» **Task requirements**
Word for word, set down the records and skip each picture.

» **Page-level text extractions**
+ + + + +

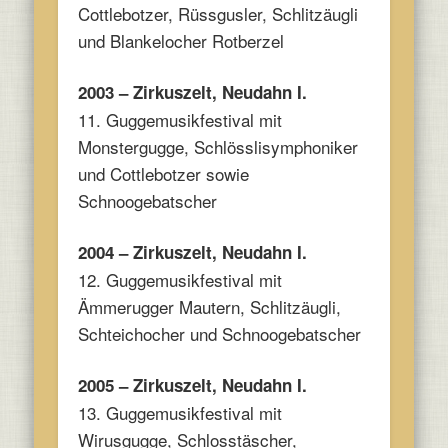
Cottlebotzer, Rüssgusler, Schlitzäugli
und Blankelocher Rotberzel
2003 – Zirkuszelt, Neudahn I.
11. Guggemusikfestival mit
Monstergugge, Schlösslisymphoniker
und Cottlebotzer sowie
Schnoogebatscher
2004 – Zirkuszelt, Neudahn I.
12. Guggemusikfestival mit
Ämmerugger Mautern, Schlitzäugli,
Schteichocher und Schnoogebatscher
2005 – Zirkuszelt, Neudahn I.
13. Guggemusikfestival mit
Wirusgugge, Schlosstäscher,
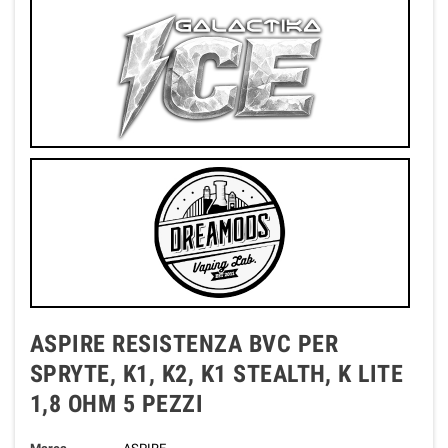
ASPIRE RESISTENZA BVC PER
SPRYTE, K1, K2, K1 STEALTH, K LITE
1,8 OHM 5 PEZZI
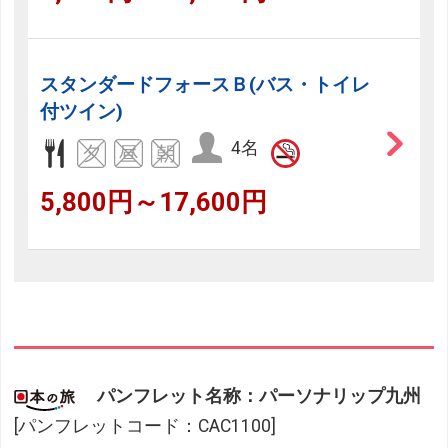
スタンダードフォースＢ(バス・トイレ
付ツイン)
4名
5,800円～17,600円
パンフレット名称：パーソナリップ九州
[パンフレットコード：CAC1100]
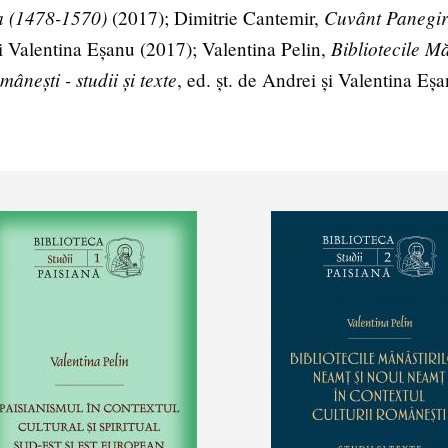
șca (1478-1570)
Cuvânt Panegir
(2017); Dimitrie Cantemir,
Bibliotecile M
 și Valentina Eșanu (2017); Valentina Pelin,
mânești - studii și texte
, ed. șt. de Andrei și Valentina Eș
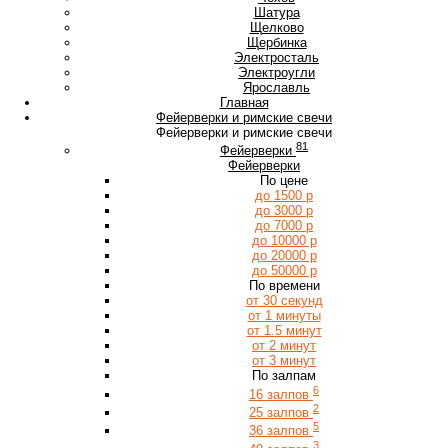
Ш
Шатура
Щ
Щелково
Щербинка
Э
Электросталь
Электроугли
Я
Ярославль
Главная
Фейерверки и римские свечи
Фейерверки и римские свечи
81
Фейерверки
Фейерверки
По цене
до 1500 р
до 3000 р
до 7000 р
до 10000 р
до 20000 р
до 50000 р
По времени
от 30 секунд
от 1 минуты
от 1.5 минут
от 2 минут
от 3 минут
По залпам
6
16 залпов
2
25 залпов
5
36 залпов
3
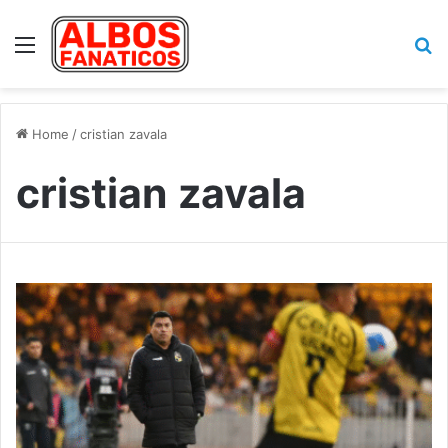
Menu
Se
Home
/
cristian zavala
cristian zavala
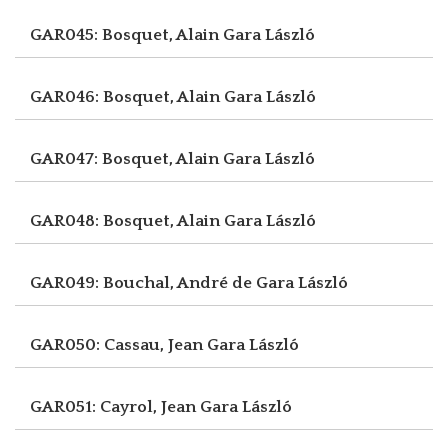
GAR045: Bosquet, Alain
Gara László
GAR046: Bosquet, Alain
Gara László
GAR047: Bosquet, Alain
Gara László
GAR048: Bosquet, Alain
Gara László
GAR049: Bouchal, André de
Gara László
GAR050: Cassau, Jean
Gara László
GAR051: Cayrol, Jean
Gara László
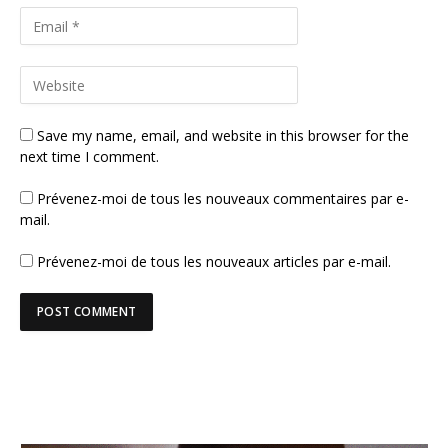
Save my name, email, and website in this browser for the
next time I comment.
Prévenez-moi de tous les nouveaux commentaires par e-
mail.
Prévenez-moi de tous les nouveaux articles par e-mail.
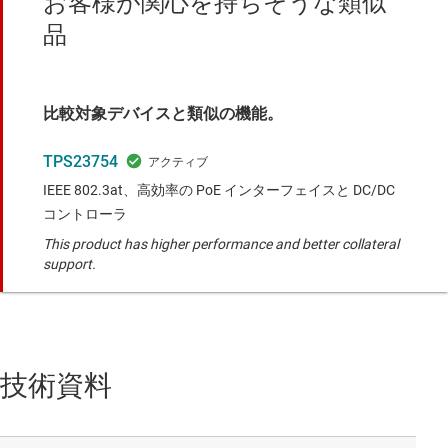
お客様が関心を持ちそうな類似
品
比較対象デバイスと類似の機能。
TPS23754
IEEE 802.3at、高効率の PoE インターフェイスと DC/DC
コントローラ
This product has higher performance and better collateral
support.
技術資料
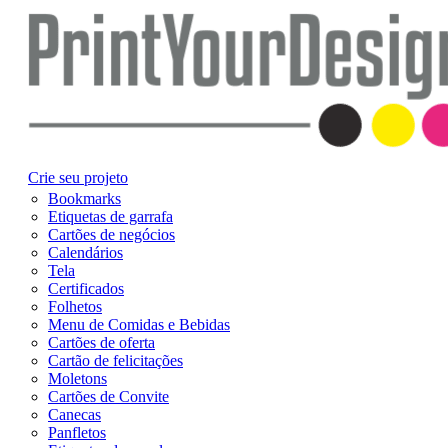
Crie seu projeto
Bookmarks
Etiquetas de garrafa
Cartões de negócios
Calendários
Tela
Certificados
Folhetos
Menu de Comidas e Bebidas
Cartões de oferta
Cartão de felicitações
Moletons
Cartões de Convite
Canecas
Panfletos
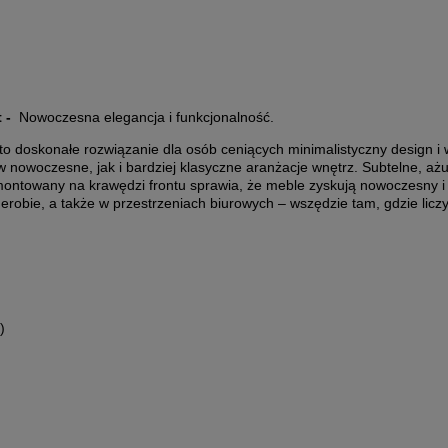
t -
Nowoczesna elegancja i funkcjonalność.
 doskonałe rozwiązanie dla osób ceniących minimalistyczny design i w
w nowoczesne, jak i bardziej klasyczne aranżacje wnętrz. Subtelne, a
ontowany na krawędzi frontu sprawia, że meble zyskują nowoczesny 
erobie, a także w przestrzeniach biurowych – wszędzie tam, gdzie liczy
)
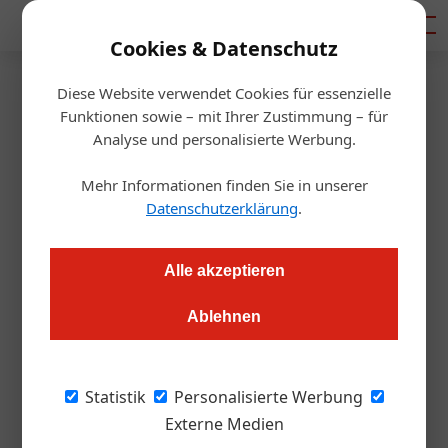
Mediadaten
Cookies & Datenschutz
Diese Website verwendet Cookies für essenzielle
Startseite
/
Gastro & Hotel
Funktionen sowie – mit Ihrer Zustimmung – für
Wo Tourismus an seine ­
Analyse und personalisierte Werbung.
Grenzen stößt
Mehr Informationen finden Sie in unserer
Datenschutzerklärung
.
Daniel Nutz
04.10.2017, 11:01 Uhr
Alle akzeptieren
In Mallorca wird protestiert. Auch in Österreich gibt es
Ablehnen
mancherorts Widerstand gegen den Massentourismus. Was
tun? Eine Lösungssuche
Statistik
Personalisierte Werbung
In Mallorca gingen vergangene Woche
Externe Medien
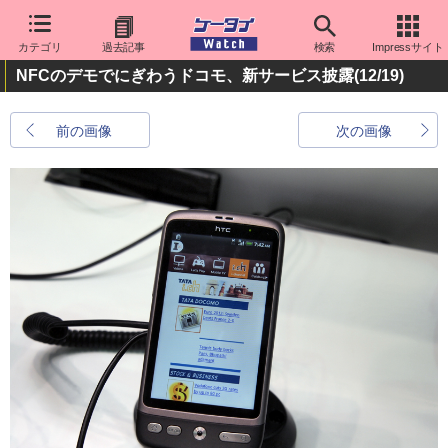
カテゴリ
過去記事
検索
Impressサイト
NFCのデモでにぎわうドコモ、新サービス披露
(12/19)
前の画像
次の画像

+ + + + +

» **Result for this task**
Cottlebotzer, Rüssgusler, Schlitzäugli
und Blankelocher Rotberzel
2003 – Zirkuszelt, Neudahn I.
11. Guggemusikfestival mit
Monstergugge, Schlösslisymphoniker
und Cottlebotzer sowie
Schnoogebatscher
2004 – Zirkuszelt, Neudahn I.
12. Guggemusikfestival mit
Ämmerugger Mautern, Schlitzäugli,
Schteichocher und Schnoogebatscher
2005 – Zirkuszelt, Neudahn I.
13. Guggemusikfestival mit
Wirusgugge, Schlosstäscher,
ASPIRE RESISTENZA BVC PER
SPRYTE, K1, K2, K1 STEALTH, K LITE
1,8 OHM 5 PEZZI
スタンダードフォースＢ(バス・トイレ
付ツイン)
4名
5,800円～17,600円
パンフレット名称：パーソナリップ九州
[パンフレットコード：CAC1100]
șca (1478-1570)
Cuvânt Panegir
(2017); Dimitrie Cantemir,
Bibliotecile M
 și Valentina Eșanu (2017); Valentina Pelin,
mânești - studii și texte
, ed. șt. de Andrei și Valentina Eș
Ш
Шатура
Щ
Щелково
Щербинка
Э
Электросталь
Электроугли
Я
Ярославль
Главная
Фейерверки и римские свечи
Фейерверки и римские свечи
81
Фейерверки
Фейерверки
По цене
до 1500 р
до 3000 р
до 7000 р
до 10000 р
до 20000 р
до 50000 р
По времени
от 30 секунд
от 1 минуты
от 1.5 минут
от 2 минут
от 3 минут
По залпам
6
16 залпов
2
25 залпов
5
36 залпов
3
Menu
Se
Home
/
cristian zavala
cristian zavala
GAR045: Bosquet, Alain
Gara László
GAR046: Bosquet, Alain
Gara László
GAR047: Bosquet, Alain
Gara László
GAR048: Bosquet, Alain
Gara László
GAR049: Bouchal, André de
Gara László
GAR050: Cassau, Jean
Gara László
GAR051: Cayrol, Jean
Gara László
Save my name, email, and website in this browser for the
next time I comment.
Prévenez-moi de tous les nouveaux commentaires par e-
mail.
Prévenez-moi de tous les nouveaux articles par e-mail.
お客様が関心を持ちそうな類似
品
比較対象デバイスと類似の機能。
TPS23754
IEEE 802.3at、高効率の PoE インターフェイスと DC/DC
コントローラ
This product has higher performance and better collateral
support.
技術資料
Crie seu projeto
Bookmarks
Etiquetas de garrafa
Cartões de negócios
Calendários
Tela
Certificados
Folhetos
Menu de Comidas e Bebidas
Cartões de oferta
Cartão de felicitações
Moletons
Cartões de Convite
Canecas
Panfletos
t -
Nowoczesna elegancja i funkcjonalność.
 doskonałe rozwiązanie dla osób ceniących minimalistyczny design i w
w nowoczesne, jak i bardziej klasyczne aranżacje wnętrz. Subtelne, a
ontowany na krawędzi frontu sprawia, że meble zyskują nowoczesny 
erobie, a także w przestrzeniach biurowych – wszędzie tam, gdzie liczy
)
Mediadaten
Cookies & Datenschutz
Diese Website verwendet Cookies für essenzielle
Startseite
/
Gastro & Hotel
Funktionen sowie – mit Ihrer Zustimmung – für
Wo Tourismus an seine ­
Analyse und personalisierte Werbung.
Grenzen stößt
Mehr Informationen finden Sie in unserer
Datenschutzerklärung
.
Daniel Nutz
04.10.2017, 11:01 Uhr
Alle akzeptieren
In Mallorca wird protestiert. Auch in Österreich gibt es
Ablehnen
mancherorts Widerstand gegen den Massentourismus. Was
tun? Eine Lösungssuche
Statistik
Personalisierte Werbung
In Mallorca gingen vergangene Woche
Externe Medien
カテゴリ
過去記事
検索
Impressサイト
NFCのデモでにぎわうドコモ、新サービス披露
(12/19)
前の画像
次の画像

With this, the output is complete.